The next step was to isolate and purify human neural stem cells so they could develop a drug that could trigger those cells to form into human neurons - thus replacing the neurons damaged by Alzheimer's and Parkinson's disease or stroke. Dr Bartlett said they had been given ethics committee approval to begin using human brain tissue, removed during routine surgical procedures, to try to replicate the process with human neural stem cells.

"We know under certain conditions these (neural stem) cells will replace nerve cells naturally, but they are tightly inhibited from developing into neurons," he said. "So the goal is now to drive these cells to overcome their inhibition.

"For stroke and brain injury it could lead to a full replacement of the damaged neurons but in Alzheimer's or Parkinson's you may not be treating the underlying cause, that is the loss of neurons. But if you are replacing the ones that are being lost you may be able to reach a steady state and lessen the impact of the disease for decades."

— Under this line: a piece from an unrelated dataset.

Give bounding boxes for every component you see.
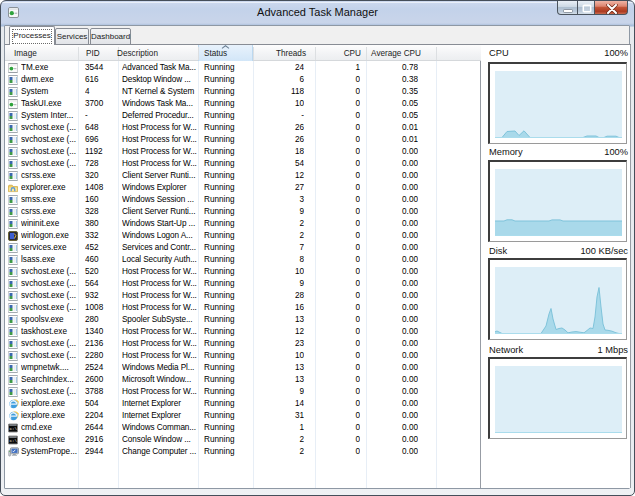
svg-text:C:\: C:\ (10, 427, 18, 431)
svg-text:C:\: C:\ (10, 439, 18, 443)
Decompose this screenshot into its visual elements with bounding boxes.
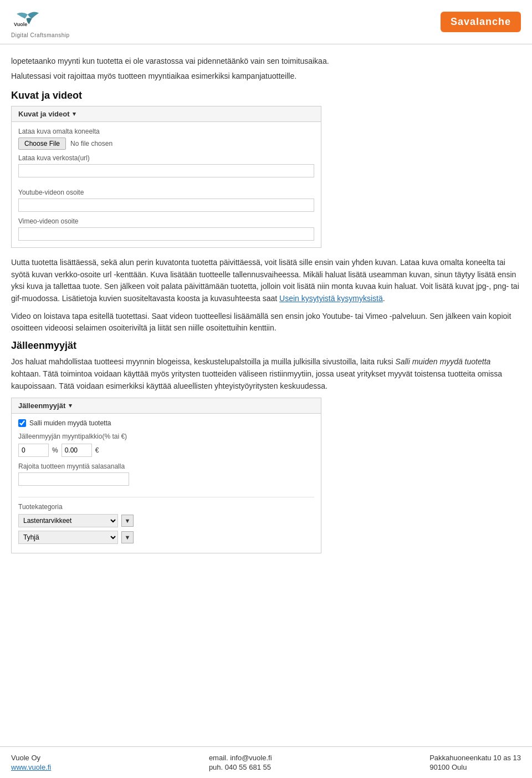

The director of the Monash Centre for Early Human Development, Martin Pera, said the study was important because it provided the first precise identification and isolation of the adult neural stem cells. However, he said, ES cells provided more applications because they could be grown indefinitely in large numbers, were capable of differentiating into many types of adult cells and developing into tissue that functioned exactly as normal cells.



-- (moreinterpretation@ugly.com), August 16, 2001

Answers

Multipotent stem cells found in adult tissue have potential benefits and drawbacks as well. Although scientists are finding that some types of multipotent adult stem cells can "change course" and develop into other types of cells -- such as a blood stem cell switching to a skin stem cell -- there are "some significant limitations" to what they may do. The paper adds that adult stem cells are "present only in minute quantities, are difficult to isolate and purify and their numbers may decrease with age" (NIH, "Stem Cell Primer," May 2000).

-- Cherri (jessam6@home.com), August 16, 2001.

Your points are taken, but the facts remain that embryonic stem cell harvesting will remain controversial, as it should. Else we become further immunized to a lowering of our ethical boundaries in the pursuit of scientific research. The leap to harvesting the organs of prisoners or other undesirables is not that far off.

-- libs are idiots (moreinterpretation@ugly.com), August 16, 2001.

Libs, I agree with you completly. I had noticed the slow integration of the concept of stem cell research, cloning, genetic research and simular concepts into media over the past 5 years or so. I remember a time when cloning was considered taboo world-wide. it is like we were exposed to the different ideas slowly, until the seemed to be a normal part of our culture.

Being a life long science fiction reader, I had been exposed to ideas and scenerios that that we should never allow to happen. Clones with minimal brain function grown for spare body parts, experiments in genetic manipulation resulting in the birth of babies of inhuman forms. The idea of one human being being sacrificed for the sake of another is immoral. I cannot undestand how they will be able to prevent the harvesting of stem cells from future fertalized eggs. But then itisn't being banned, only government funding for it, which will allow it to continue. I'm afraid we have reached a point were many things will be attempted and done which we will end up regretting.